Low-Carb Or Low-Fat Diet: Which One Is Better For Fat Loss?

People in the bodybuilding industry have been saying for years that there are more alternative solutions to one problem. Today, we’re working on the problem of obesity and the necessary weight loss. These people have witnessed that a number of dietary solutions are possible when overweight people start going to the gym. There are multiple ways to lose weight and improve your health, but in the media and gym culture out there, this answer has been considered insufficient.

The debate has been between eating a low-carb diet and eating a low-fat diet to get the job done, and so far we haven’t come up with a winner, even though the debate has been going on for decades. New studies come and go and each of the groups wants to use them to finally settle the discussion, but so far no decisive blow has been struck.

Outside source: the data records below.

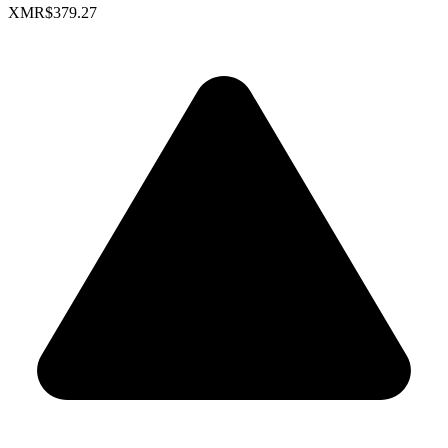
XMR
$379.27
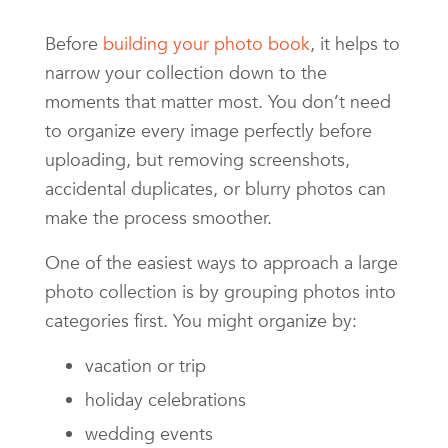
Before
building your photo book
, it helps to
narrow your collection down to the
moments that matter most. You don’t need
to organize every image perfectly before
uploading, but removing screenshots,
accidental duplicates, or blurry photos can
make the process smoother.
One of the easiest ways to approach a large
photo collection is by grouping photos into
categories first. You might organize by:
vacation or trip
holiday celebrations
wedding events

The last study to come into this debate is the one studying obese patients at Tulane University. The media pumped up the results of this study to mean that the low-carb group had won the discussion since low-carb diets were “found” to make you thinner, quicker. Even LeBron got mixed up into it somehow. Anyway, the low-carb group also delivered results that said that having that type of diet made you less susceptible to various factors of heart disease. At first, this may seem very important and a grand discovery because people on diets low on carbs and high on fat have been long considered to be riskier patients and more prone to heart disease. However, this was not the case and should not be celebrated with bacon and deep-fried cheese just yet. Let’s see what happened here.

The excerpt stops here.